Since last Fall, we (our high school ministry) have been going through the Gospel of Mark on Sundays, and we’ll continue to do so until we get through the whole thing. We’ve taken a couple of breaks for short series, but have stuck to the schedule for the most part. By the end of the summer, we’ll be halfway through, and my goal is to be done with the book by next summer.
It’s been great to go through the entire Gospel of Mark. I like this approach in teaching our students, and here are some big reasons why:
It forces me as a pastor to work through some tough topics personally and publicly. When I only teach topically, I typically stick (sometimes subconsciously, sometimes not) to my “sweet spots.” Teaching exegetically through a book makes me consider and teach on some issues I might not have ever thought of addressing. In the case of working through a Gospel, I am forced to deal with some parts of Jesus’ life and teaching that perhaps I’m a bit uncomfortable with. This past Sunday, we were in Mark 6:1-6 where Jesus is mocked by his hometown and couldn’t do as many mighty works there as other places. Definitely not a quick and clean passage!

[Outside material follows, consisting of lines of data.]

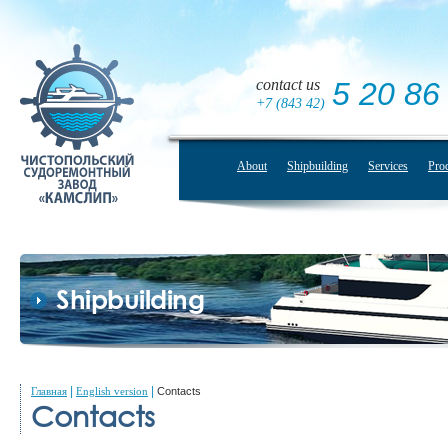
contact us
5 20 86
+7 (843 42)
About
Shipbuilding
Services
Pro
Shipbuilding
|
|
Главная
English version
Contacts
Contacts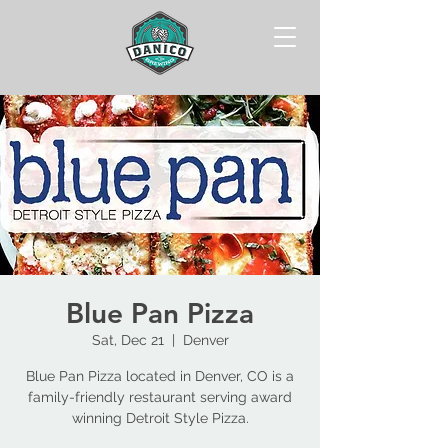
Blue Pan Pizza
Sat, Dec 21
  |  
Denver
Blue Pan Pizza located in Denver, CO is a
family-friendly restaurant serving award
winning Detroit Style Pizza.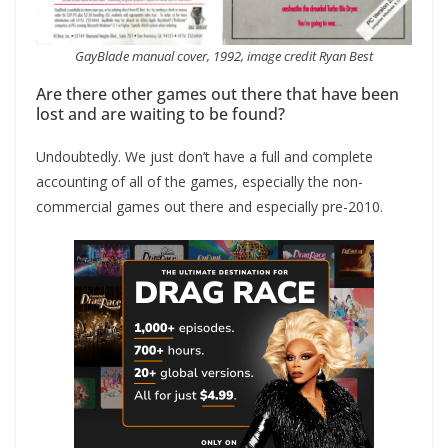
GayBlade manual cover, 1992, image credit Ryan Best
Are there other games out there that have been
lost and are waiting to be found?
Undoubtedly. We just don’t have a full and complete
accounting of all of the games, especially the non-
commercial games out there and especially pre-2010.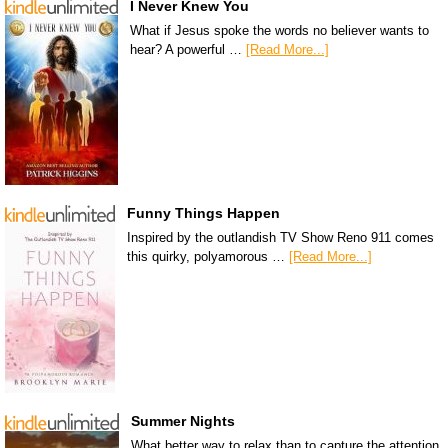
I Never Knew You
What if Jesus spoke the words no believer wants to
hear? A powerful …
[Read More...]
Funny Things Happen
Inspired by the outlandish TV Show Reno 911 comes
this quirky, polyamorous …
[Read More...]
Summer Nights
What better way to relax than to capture the attention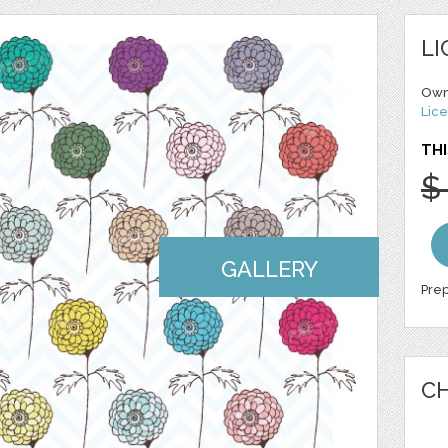
LI
Own
Lice
THI
$
GALLERY
Prep
CH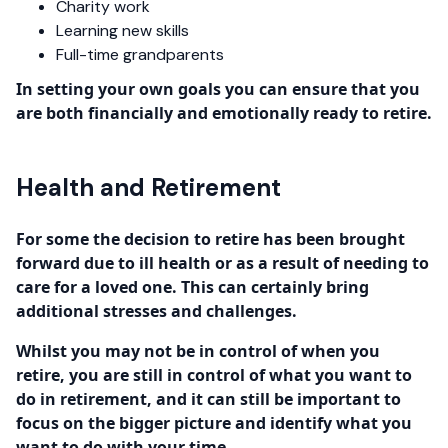
Charity work
Learning new skills
Full-time grandparents
In setting your own goals you can ensure that you
are both financially and emotionally ready to retire.
Health and Retirement
For some the decision to retire has been brought
forward due to ill health or as a result of needing to
care for a loved one. This can certainly bring
additional stresses and challenges.
Whilst you may not be in control of when you
retire, you are still in control of what you want to
do in retirement, and it can still be important to
focus on the bigger picture and identify what you
want to do with your time.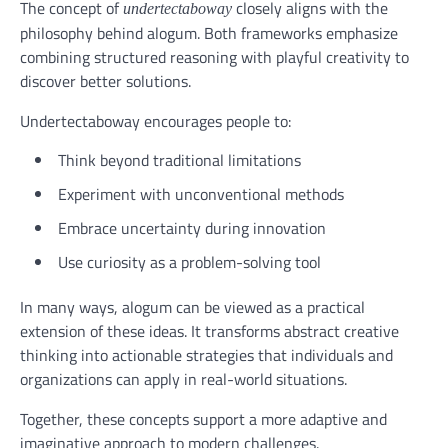
The concept of
closely aligns with the
undertectaboway
philosophy behind alogum. Both frameworks emphasize
combining structured reasoning with playful creativity to
discover better solutions.
Undertectaboway encourages people to:
Think beyond traditional limitations
Experiment with unconventional methods
Embrace uncertainty during innovation
Use curiosity as a problem-solving tool
In many ways, alogum can be viewed as a practical
extension of these ideas. It transforms abstract creative
thinking into actionable strategies that individuals and
organizations can apply in real-world situations.
Together, these concepts support a more adaptive and
imaginative approach to modern challenges.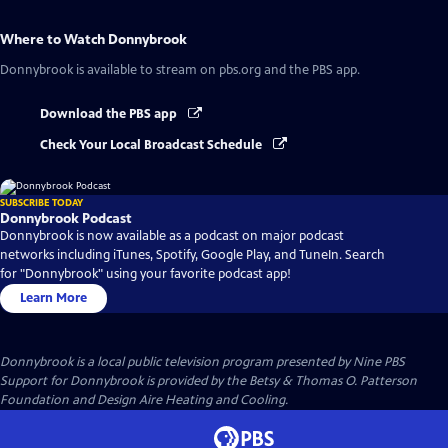
Where to Watch
Donnybrook
Donnybrook
is available to stream on pbs.org and the PBS app.
Download the PBS app
Check Your Local Broadcast Schedule
SUBSCRIBE TODAY
Donnybrook Podcast
Donnybrook is now available as a podcast on major podcast
networks including iTunes, Spotify, Google Play, and TuneIn. Search
for "Donnybrook" using your favorite podcast app!
Learn More
Donnybrook
is a local public television program presented by
Nine PBS
Support for Donnybrook is provided by the Betsy & Thomas O. Patterson
Foundation and Design Aire Heating and Cooling.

It helps me keep the focus on Jesus. This is certainly true since we’re studying an inspired biography of Jesus. But when I’ve gone through a book in the past–whether as an up-front teacher or a small group leader–I really see how all of the Bible (including the “boring” parts of the Old Testament) point to Jesus. When teaching on topics, I can start to focus on the accoutrements of the Christian faith, rather than the central thing–Jesus. It doesn’t have to be this way when I teach on topics. It’s just something I’ve noticed about myself.
It teaches students to see Scripture as a narrative, rather than a book of isolated verses and advice. When I teach only on topics, I can give the impression that the best way to read the Bible is to interpret it two or three verses at a time. Sometimes, it’s important to really focus on just a couple of important verses, but when we start to do that often to support our view on a particular topic, we just end up getting into proof-texting, and that’s terrible exegesis.
I’m not suggesting that we need to only teach through books of the Bible. Certainly there is a time or a place for addressing a particular topic and seeing what the Bible has to say about that topic. After all, to do so is simply pastoral theology, which is a good thing. However, I do think there are some great benefits to working through a book over a period of a time. If you’ve never done it, I’d suggest trying it out, perhaps starting with a section of a book (like Matthew 5-7, which is the Sermon on the Mount) or a minor prophet.
QUESTION: What do you think the pros and cons are to teaching through one book of the Bible over a longer period of time?